### Data to examine ###
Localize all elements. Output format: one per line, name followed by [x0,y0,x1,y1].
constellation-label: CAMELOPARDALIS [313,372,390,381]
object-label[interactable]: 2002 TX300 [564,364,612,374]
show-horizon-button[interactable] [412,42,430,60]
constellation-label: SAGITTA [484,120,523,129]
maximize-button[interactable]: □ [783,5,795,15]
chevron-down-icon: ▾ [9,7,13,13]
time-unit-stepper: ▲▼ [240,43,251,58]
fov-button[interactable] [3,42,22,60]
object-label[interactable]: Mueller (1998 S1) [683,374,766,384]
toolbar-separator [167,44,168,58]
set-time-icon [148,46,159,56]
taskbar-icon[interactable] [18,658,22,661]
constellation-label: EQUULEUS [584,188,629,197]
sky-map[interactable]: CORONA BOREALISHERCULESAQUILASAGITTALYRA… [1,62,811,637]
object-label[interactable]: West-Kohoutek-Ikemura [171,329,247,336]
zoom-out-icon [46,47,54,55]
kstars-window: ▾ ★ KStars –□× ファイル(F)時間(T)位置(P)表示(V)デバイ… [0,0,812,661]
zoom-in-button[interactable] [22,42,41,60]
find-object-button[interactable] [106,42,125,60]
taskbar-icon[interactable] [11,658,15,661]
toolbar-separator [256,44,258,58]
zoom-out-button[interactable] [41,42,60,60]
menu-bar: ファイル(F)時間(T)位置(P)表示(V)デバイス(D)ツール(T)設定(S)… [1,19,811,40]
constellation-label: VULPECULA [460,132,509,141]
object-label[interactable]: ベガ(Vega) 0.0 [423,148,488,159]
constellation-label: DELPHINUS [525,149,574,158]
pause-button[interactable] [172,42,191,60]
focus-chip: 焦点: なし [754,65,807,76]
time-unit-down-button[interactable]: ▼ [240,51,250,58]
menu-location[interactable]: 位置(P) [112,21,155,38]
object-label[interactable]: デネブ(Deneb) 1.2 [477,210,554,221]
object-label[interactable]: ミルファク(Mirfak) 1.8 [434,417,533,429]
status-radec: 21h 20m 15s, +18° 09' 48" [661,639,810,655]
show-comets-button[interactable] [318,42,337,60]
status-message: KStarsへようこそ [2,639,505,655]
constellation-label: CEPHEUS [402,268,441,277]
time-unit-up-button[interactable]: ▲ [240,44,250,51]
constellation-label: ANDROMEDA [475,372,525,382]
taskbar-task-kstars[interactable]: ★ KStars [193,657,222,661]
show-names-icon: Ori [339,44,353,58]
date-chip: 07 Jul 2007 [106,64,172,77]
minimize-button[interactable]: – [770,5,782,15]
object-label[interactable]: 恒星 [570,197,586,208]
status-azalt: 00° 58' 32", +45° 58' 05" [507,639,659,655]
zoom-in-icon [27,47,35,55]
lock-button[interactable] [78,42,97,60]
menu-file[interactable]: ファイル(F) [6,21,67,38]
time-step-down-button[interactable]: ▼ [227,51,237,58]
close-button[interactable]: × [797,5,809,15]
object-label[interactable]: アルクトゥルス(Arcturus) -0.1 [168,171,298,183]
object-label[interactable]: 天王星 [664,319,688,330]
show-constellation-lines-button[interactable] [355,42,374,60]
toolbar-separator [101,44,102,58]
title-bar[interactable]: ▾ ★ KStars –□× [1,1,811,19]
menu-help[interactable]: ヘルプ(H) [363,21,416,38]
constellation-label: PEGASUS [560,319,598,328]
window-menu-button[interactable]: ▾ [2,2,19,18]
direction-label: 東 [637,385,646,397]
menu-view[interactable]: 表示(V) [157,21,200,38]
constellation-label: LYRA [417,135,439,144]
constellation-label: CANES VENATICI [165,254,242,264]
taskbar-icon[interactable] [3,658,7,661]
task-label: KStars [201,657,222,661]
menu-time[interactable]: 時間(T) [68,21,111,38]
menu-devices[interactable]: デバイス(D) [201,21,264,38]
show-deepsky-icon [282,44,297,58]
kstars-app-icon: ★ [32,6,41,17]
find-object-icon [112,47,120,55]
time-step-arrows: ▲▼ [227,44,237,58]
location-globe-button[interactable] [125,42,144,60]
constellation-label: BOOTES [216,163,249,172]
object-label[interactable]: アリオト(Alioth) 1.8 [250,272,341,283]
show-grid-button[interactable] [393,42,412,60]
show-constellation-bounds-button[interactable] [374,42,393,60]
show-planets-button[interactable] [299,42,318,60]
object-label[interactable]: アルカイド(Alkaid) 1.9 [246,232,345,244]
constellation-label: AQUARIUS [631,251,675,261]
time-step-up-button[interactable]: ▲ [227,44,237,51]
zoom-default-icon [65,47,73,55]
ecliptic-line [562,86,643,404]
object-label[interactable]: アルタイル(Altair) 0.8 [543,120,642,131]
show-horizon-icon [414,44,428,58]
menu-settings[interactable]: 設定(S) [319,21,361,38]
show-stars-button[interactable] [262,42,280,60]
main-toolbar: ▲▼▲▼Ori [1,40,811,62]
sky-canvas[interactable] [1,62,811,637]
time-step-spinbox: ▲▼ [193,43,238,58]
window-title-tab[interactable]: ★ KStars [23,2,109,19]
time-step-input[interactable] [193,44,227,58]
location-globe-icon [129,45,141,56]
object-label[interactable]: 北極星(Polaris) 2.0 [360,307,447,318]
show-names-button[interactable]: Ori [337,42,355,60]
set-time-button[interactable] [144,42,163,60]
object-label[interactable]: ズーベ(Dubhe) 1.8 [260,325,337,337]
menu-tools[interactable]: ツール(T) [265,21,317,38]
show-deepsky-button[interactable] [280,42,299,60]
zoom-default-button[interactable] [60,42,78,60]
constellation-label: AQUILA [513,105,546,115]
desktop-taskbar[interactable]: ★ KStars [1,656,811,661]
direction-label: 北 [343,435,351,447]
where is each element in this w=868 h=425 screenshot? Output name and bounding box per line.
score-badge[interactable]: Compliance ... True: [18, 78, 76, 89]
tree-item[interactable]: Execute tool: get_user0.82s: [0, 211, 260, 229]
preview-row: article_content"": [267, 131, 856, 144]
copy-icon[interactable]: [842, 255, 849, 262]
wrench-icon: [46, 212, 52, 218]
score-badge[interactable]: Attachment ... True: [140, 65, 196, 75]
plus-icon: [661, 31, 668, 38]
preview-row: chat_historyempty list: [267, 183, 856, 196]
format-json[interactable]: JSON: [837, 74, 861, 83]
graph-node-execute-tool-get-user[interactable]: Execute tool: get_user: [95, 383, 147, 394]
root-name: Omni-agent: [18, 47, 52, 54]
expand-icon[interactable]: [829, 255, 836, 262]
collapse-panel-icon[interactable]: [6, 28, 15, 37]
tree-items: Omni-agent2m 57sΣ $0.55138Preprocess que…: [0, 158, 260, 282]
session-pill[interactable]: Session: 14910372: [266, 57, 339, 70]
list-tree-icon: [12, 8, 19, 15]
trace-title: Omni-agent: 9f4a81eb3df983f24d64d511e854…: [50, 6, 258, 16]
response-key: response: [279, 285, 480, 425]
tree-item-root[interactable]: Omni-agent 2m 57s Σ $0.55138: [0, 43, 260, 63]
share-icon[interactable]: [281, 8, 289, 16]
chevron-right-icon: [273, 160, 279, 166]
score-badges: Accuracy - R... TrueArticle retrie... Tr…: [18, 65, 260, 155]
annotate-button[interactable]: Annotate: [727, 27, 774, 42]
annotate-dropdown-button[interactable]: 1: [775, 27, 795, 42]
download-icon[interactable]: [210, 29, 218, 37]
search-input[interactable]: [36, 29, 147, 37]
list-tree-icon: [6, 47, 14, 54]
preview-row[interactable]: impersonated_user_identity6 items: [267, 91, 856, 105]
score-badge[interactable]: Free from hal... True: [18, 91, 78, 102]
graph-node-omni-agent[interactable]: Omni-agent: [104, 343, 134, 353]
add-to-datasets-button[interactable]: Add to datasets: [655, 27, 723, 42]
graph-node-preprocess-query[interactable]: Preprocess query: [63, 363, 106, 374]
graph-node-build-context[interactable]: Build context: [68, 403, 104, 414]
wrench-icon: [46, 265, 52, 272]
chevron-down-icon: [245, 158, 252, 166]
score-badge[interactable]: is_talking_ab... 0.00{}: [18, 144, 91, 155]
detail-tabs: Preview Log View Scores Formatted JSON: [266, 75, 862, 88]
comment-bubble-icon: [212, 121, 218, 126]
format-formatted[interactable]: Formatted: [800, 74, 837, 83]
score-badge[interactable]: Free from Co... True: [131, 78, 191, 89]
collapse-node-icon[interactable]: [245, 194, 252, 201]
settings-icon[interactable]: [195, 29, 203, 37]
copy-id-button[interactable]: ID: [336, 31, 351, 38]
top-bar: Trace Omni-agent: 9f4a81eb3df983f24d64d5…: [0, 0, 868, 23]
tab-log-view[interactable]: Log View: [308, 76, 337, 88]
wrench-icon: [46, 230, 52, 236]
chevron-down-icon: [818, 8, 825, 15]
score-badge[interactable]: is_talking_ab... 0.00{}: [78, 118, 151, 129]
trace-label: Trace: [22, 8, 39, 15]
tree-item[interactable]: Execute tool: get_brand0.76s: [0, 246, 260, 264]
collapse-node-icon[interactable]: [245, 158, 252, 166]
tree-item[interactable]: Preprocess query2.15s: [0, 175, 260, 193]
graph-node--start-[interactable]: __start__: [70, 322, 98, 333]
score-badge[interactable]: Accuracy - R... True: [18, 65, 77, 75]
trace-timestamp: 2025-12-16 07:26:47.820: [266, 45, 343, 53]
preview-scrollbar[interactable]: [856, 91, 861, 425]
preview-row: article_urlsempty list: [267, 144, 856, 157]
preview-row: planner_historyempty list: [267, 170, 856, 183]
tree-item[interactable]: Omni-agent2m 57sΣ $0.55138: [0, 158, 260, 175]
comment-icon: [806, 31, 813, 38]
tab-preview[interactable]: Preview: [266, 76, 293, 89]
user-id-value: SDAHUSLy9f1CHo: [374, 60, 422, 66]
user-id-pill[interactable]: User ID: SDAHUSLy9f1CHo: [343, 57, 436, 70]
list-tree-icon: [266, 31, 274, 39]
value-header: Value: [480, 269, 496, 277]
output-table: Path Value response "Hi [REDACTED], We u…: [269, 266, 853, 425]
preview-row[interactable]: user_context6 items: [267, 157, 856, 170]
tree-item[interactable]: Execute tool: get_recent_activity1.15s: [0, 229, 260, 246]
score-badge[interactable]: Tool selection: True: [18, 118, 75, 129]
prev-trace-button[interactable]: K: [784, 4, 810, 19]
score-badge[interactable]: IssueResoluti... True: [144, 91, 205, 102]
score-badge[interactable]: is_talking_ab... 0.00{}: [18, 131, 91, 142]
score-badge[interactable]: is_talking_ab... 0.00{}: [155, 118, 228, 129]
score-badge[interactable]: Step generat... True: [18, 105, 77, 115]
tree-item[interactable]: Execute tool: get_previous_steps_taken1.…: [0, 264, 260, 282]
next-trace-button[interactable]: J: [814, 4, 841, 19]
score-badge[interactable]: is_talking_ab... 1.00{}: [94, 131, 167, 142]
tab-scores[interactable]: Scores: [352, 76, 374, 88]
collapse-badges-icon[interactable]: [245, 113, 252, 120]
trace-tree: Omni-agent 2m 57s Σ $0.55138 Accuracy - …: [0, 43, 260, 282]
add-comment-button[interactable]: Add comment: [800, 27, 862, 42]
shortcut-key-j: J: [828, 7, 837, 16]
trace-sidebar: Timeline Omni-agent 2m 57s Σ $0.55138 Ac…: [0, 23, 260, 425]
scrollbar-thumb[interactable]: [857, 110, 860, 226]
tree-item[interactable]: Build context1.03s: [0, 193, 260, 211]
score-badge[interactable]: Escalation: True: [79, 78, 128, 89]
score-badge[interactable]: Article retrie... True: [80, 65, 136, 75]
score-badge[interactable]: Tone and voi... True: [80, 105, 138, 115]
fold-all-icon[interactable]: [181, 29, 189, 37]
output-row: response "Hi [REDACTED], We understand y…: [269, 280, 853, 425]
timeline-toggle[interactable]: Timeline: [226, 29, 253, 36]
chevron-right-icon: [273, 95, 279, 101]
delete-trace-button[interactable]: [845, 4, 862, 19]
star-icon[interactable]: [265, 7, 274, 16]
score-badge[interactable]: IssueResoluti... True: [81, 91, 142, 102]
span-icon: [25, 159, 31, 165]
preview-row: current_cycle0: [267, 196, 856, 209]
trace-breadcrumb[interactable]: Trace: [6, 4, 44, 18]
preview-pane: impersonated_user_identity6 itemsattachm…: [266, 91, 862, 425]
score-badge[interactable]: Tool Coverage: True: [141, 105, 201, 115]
###
**Requirement**
What is needed is every line of the records above that contains the word "globe".

**Answer space**
location-globe-button[interactable] [125,42,144,60]
location-globe-icon [129,45,141,56]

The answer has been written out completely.